March Nymex natural gas (NGH24) on Friday closed -0.070 (-3.65%).
Nat-gas prices on Friday extended their month-long decline and posted a 3-1/3 year nearest-futures low as above-normal temperatures this winter continue to hammer nat-gas prices. Updated U.S. weather forecasts turned warmer than previously expected, reducing heating demand for nat-gas and keeping U.S. nat-gas inventories elevated. On Friday, the Commodity Weather Group said forecasts have shifted warmer for the East Coast and much of the southern U.S. from Feb 19-23.
Nat-gas prices are also under pressure after the Freeport LNG nat-gas export terminal in Texas said on January 26 that it shut down one of its three production units for a month for repairs after extreme cold in Texas damaged equipment. The closure of one of the units will limit U.S. nat-gas exports and increase U.S. nat-gas inventories.

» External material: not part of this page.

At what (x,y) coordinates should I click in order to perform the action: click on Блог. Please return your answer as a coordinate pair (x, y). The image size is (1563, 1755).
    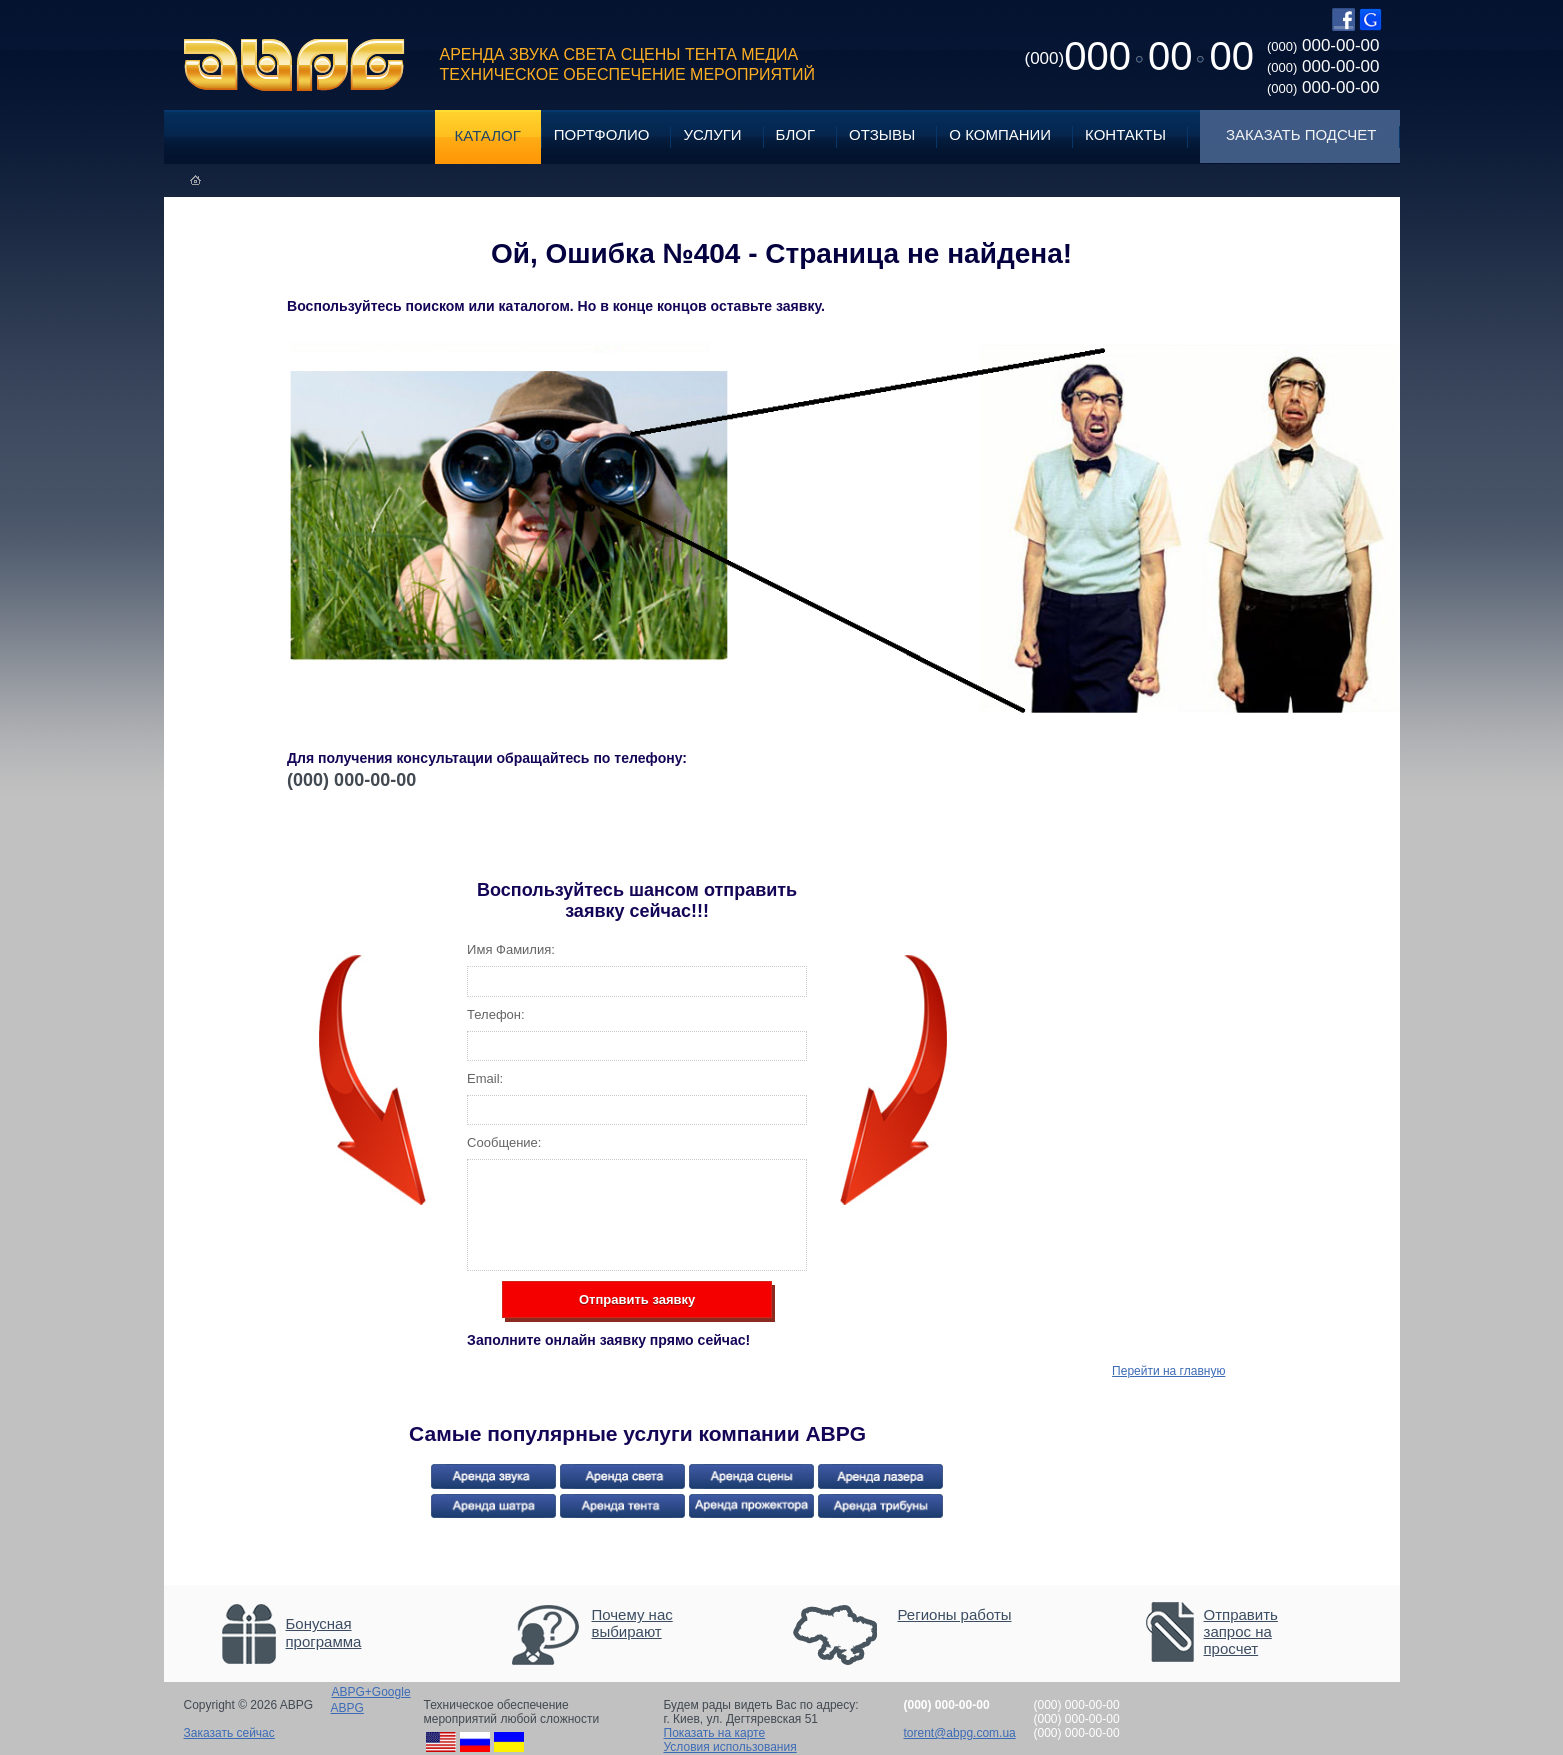     Looking at the image, I should click on (795, 134).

Lower-48 state dry gas production Friday was 104.8 bcf/day (+4.6% y/y), according to BNEF. Lower-48 state gas demand Friday was 83.1 bcf/day (-0.4% y/y), according to BNEF. LNG net flows to U.S. LNG export terminals Friday were 14.0 bcf/day (+1.9% w/w), according to BNEF.
The U.S. Climate Prediction Center said there is a greater than 55% chance the current El Nino weather pattern will remain strong in the Northern Hemisphere through March, keeping temperatures above average and weighing on nat-gas prices. AccuWeather said El Nino will limit snowfall across Canada this season in addition to causing above-normal temperatures across North America.
A decline in U.S. electricity output is negative for nat-gas demand from utility providers. The Edison Electric Institute reported Wednesday that total U.S. electricity output in the week ended February 3 fell -8.1% y/y to 77,013 GWh (gigawatt hours), and cumulative U.S. electricity output in the 52-week period ending February 3 fell -0.4% y/y to 4,099,080 GWh.
Thursday’s weekly EIA report was neutral to slightly bearish for nat-gas prices as nat-gas inventories for the week ended February 2 fell -75 bcf, right on expectations but a much smaller draw than the five-year average for this time of year at -193 bcf. As of February 2, nat-gas inventories were up +9.2% y/y and were +10.6% above their 5-year seasonal average, signaling ample nat-gas supplies. In Europe, gas storage was 68% full as of February 6, above the 5-year seasonal average of 54% full for this time of year.
Baker Hughes reported Friday that the number of active U.S. nat-gas drilling rigs in the week ending February 9 rose +4 rigs to a 5-month high of 121 rigs, moderately above the 2-year low of 113 rigs posted September 8. Active rigs have fallen back since climbing to a 4-1/2 year high of 166 rigs in Sep 2022 from the pandemic-era record low of 68 rigs posted in July 2020 (data since 1987).